The 2017 of the US Open is the 40th played at Flushing Meadows. Let’s look back on the history of a stadium where the noise and the smell of grease have always been, but which is far less criticized than it used to be…
700.000 spectators during the fortnight, a Central court welcoming 22 547 people, with a 6,5 tons steel roof built for the modest cost of 134 million euros…In 2017, who can still criticise Flushing Meadows ? For almost 20 years, many have done so. The disgrace of the Grand Slam family, it was the dirtiest, the messiest, the most rock and roll, the less respectable, the hardest to get to (40 minutes on public transportation). Which may be normal, in a way, for a complex built in a park in Queen’s on the ruins of an old theater - a « valley of ashes », as the American writer Francis Scott Fitzgerald described in The Great Gatsby -, just a stone’s throw away from LaGuardia airport. Everything derived from a dilemma which occurred in 1977. When the US Championships decided to modernize, the oldish West Side Tennis Club in Forest Hills, which had welcomed the tournament since 1915, refused to make the necessary investments. The American Federation then had to find a solution in only a few months. This is how this huge stadium made of metal and concrete was born, so hastily. The monument perfectly symbolises the American excessiveness and the new dimension in which tennis was brought along the seventies. Contested for its gigantism, Flushing Meadows became the biggest stadium in the world. « Unless you’re in the boxes, then said Pierre Darmon, the ATP Tour vice-president in Europe at the time. It’s too big, it smells bad, it’s noisy…it was built the American way. » In 1990, a spectator who sitting at the very top of the stadium even sent the tournament’s organizers a letter to complain about not having seen anything : « I think Agassi was playing because I thought I noticed a fluorescent ball jumping around on the court. »
Dinosaurs, traffic and atomic bomb
A little « too much », in the end, for the numerous specialists, troubled by the smells of barbecue which took over the alleys, and shaken by the throbs of the planes taking off - every ten minutes until 1991. With the constant coming and going of the spectators in the stands, players had the impression of working in the main hall of an agricultural show on the opening day. In 1978, the place seemed perfect for Jimmy Connors. « In this tournament, I wouldn’t bow in front of anyone », said the star whose violent game seemed to perfectly fit the local atmosphere. « The noise and the terror, the DecoTurf which breaks your legs…this tournament is an extreme test for journalists and for the nerves, it can only be won by a tough guy », then wrote Denis Lalanne in L’Equipe, ten years before comparing the stands to a « giant trashcan ». Because « Flushing » has its own personal enemies.
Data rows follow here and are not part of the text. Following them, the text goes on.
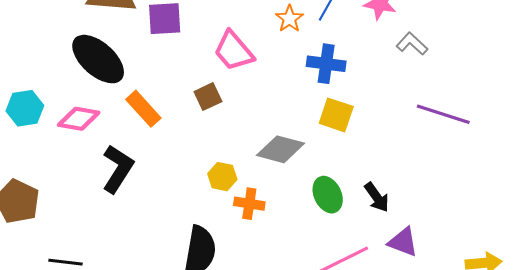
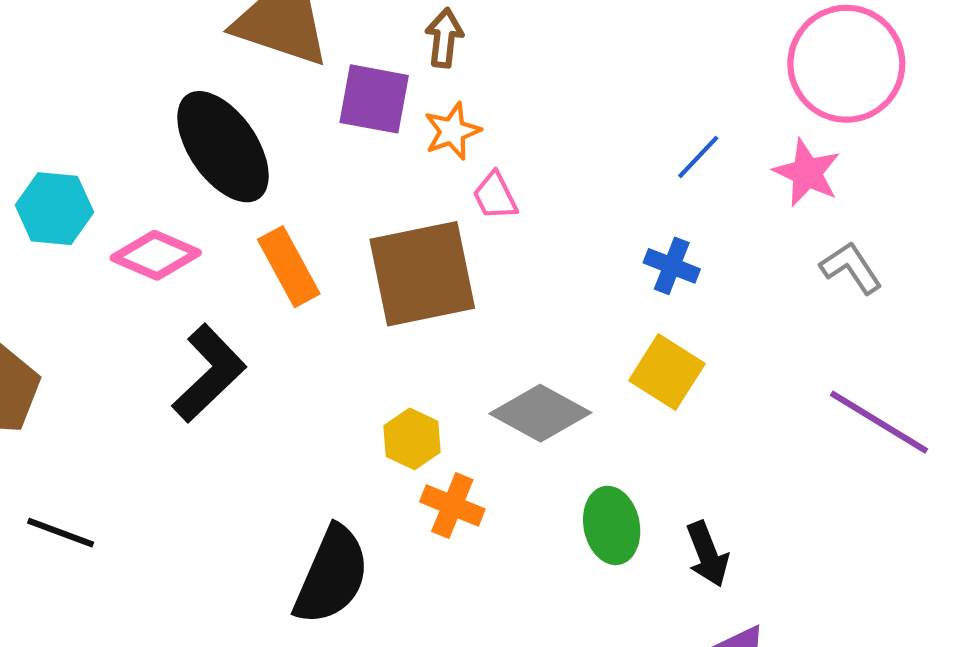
orange star: (289, 19) -> (452, 131), moved
pink trapezoid: (234, 51) -> (495, 196), size x0.6
blue cross: (326, 64) -> (672, 266), size x0.7
brown square: (208, 97) -> (422, 274), size x2.0

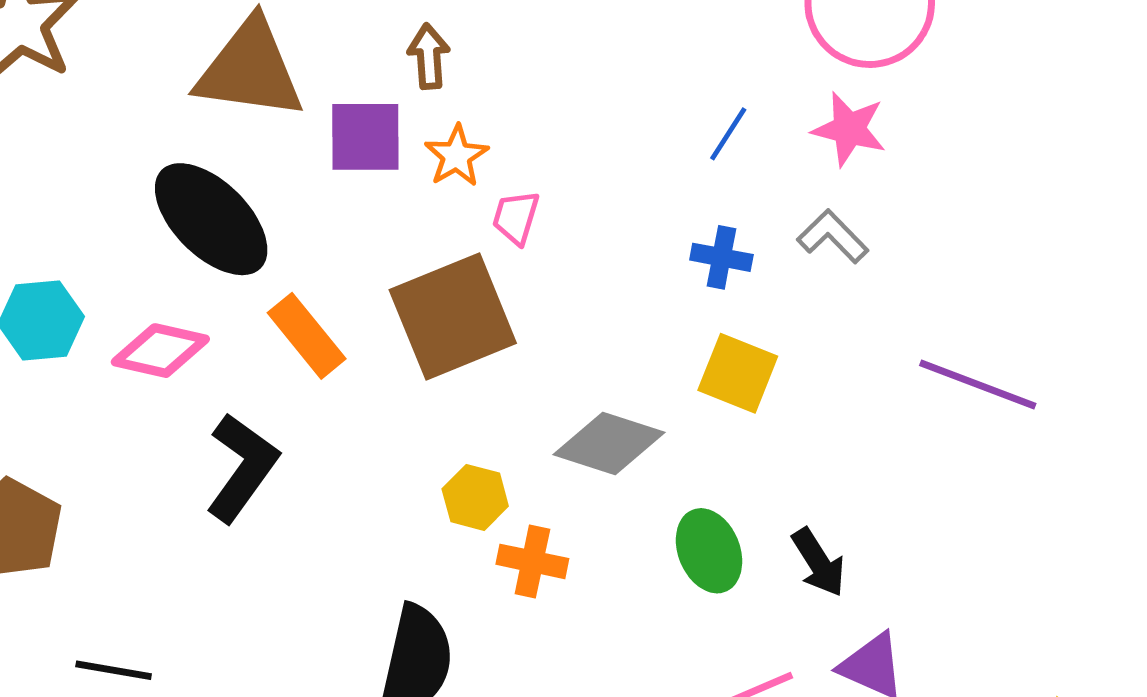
pink trapezoid: (495, 196) -> (516, 217), turned 54
gray L-shape: (851, 268) -> (833, 236), moved

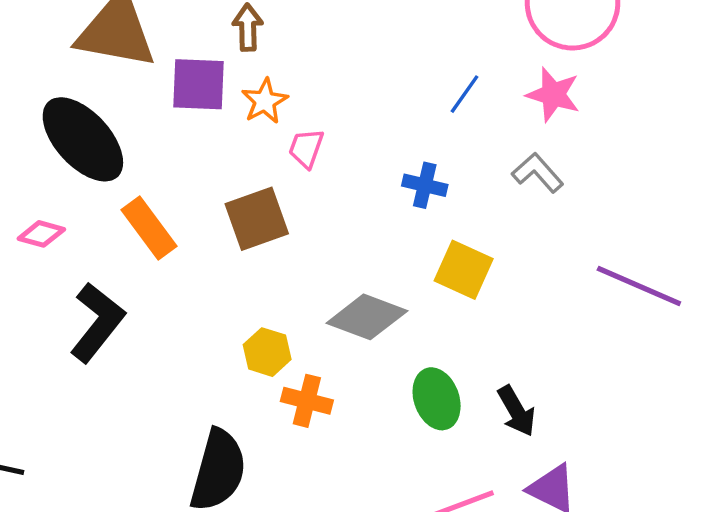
blue cross: (721, 257) -> (425, 185), moved
brown square: (453, 316) -> (257, 219), size x0.7
pink diamond: (160, 351) -> (41, 234), size x0.7

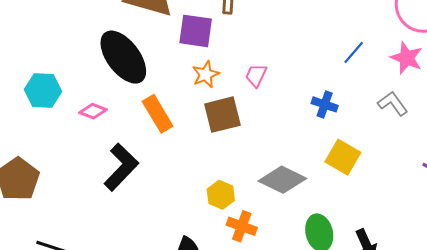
orange star: (265, 101) -> (206, 74), moved

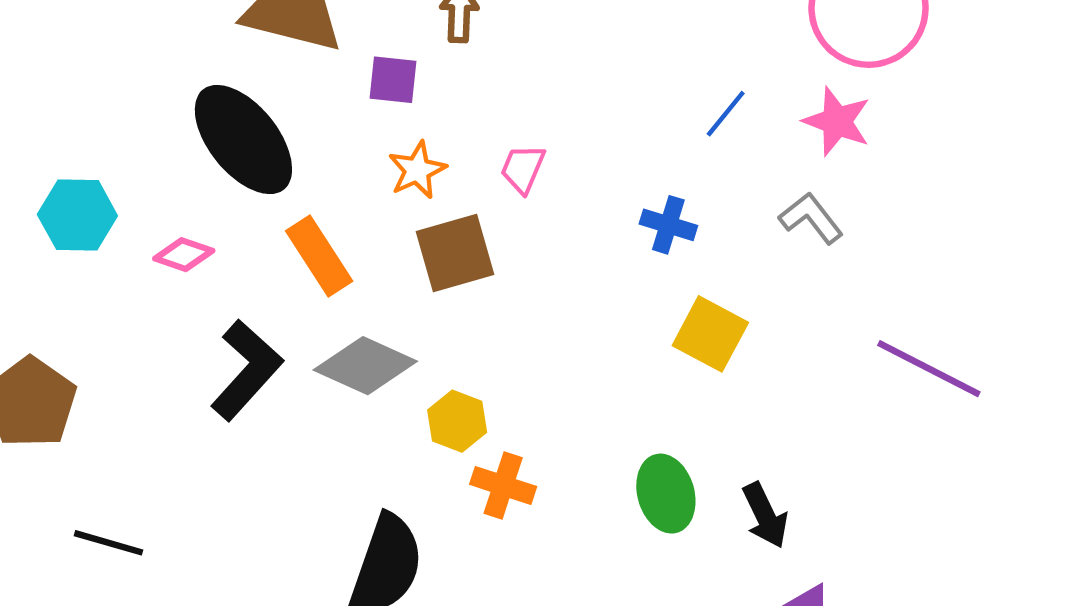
purple square: (196, 31) -> (393, 80), size x0.7
gray diamond: (282, 180) -> (365, 366), moved

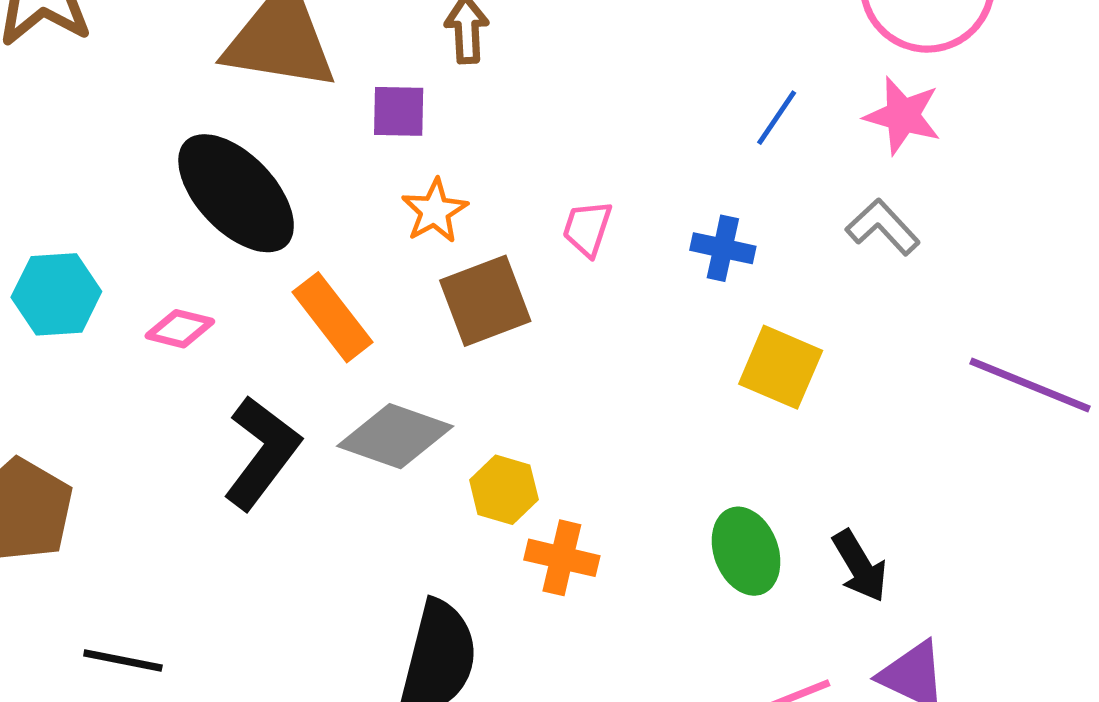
pink trapezoid: (523, 169) -> (587, 228), moved

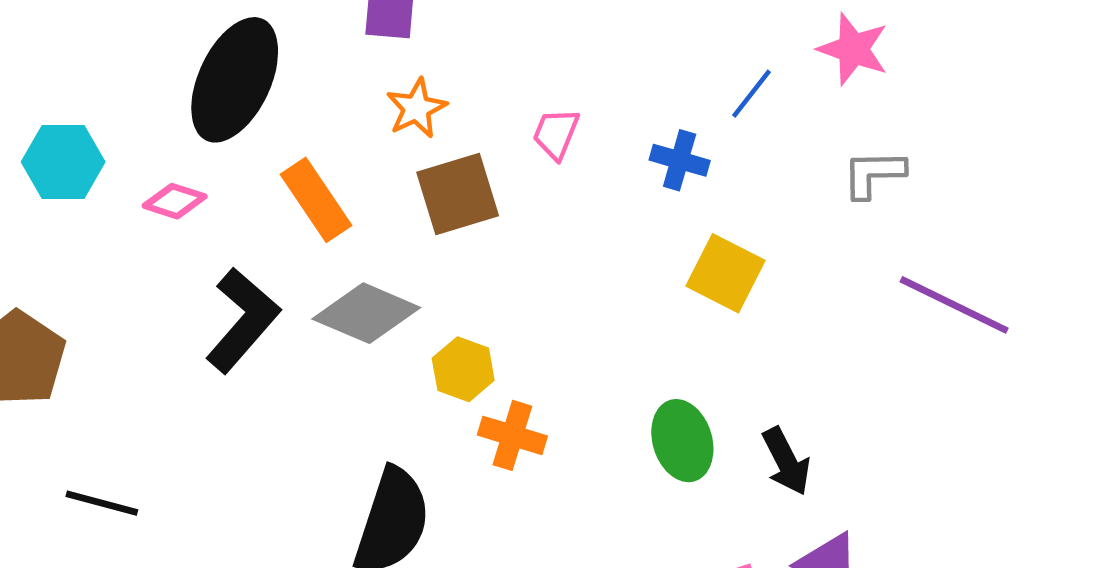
blue line: (777, 118) -> (751, 94), moved
black ellipse: (236, 193) -> (235, 80), turned 65
gray L-shape: (883, 227) -> (874, 174), moved, turned -52

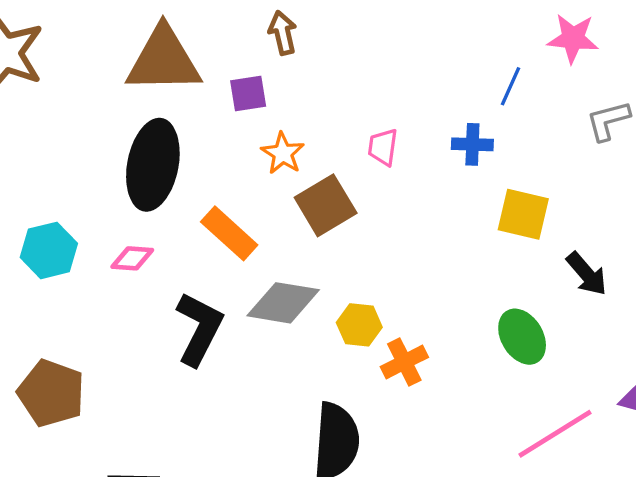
orange cross: (512, 435) -> (404, 362), turned -30
black arrow: (786, 461) -> (587, 274), moved

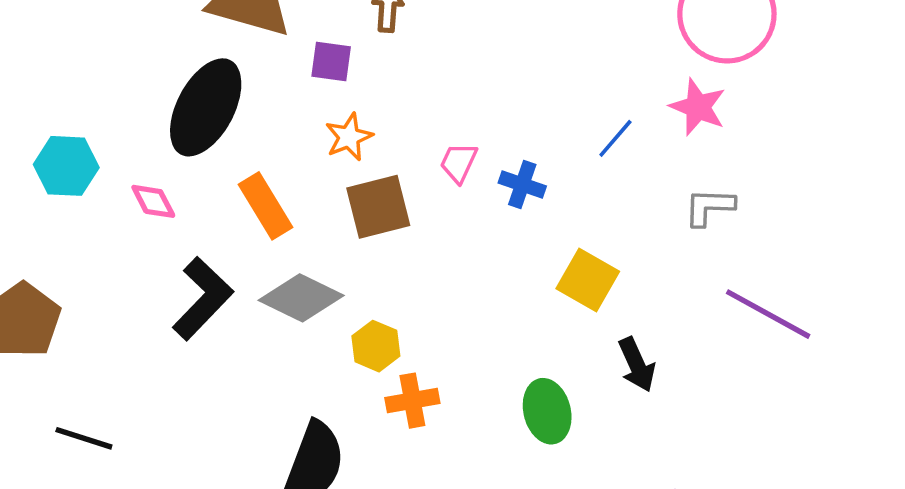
blue cross: (472, 144) -> (522, 185), moved
pink diamond: (132, 258) -> (153, 201), turned 42

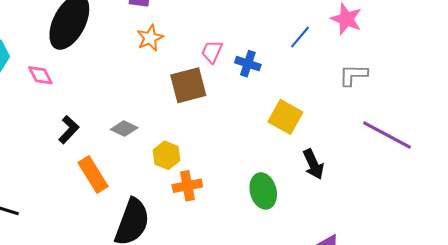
orange rectangle: (266, 206) -> (93, 174), moved
brown square: (378, 207) -> (188, 85), moved
gray diamond: (301, 298) -> (124, 129), size x0.6
black L-shape: (203, 299) -> (69, 130), size x0.6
After a premature defeat in 1985, Kevin Curren, who always preferred the muted atmosphere of Wimbledon, simply suggested to « drop an atomic bomb on this bloody place ! » In 1986, even John McEnroe was disqualified from the doubles tournament for having lost himself in the traffic on his way to the stadium. The beginning of the end ? A little bit : a year later, the city of New-York started a gentrification around the place by building a zoo and a playground based around dinosaurs close to it. Besides watching the matches, the spectators can now sit, read or have a picnic. Then, in 1997, as a final gesture of appeasement, the Louis Armstrong Central Court made way for the Arthur-Ashe Stadium, which is even bigger, but much cleaner. Some players, like Noah, seem to regret the disappearance of the noisy atmosphere. « We don’t feel the madness of New-York, or the hardness of the city anymore. » The Frenchman was the last one to dare.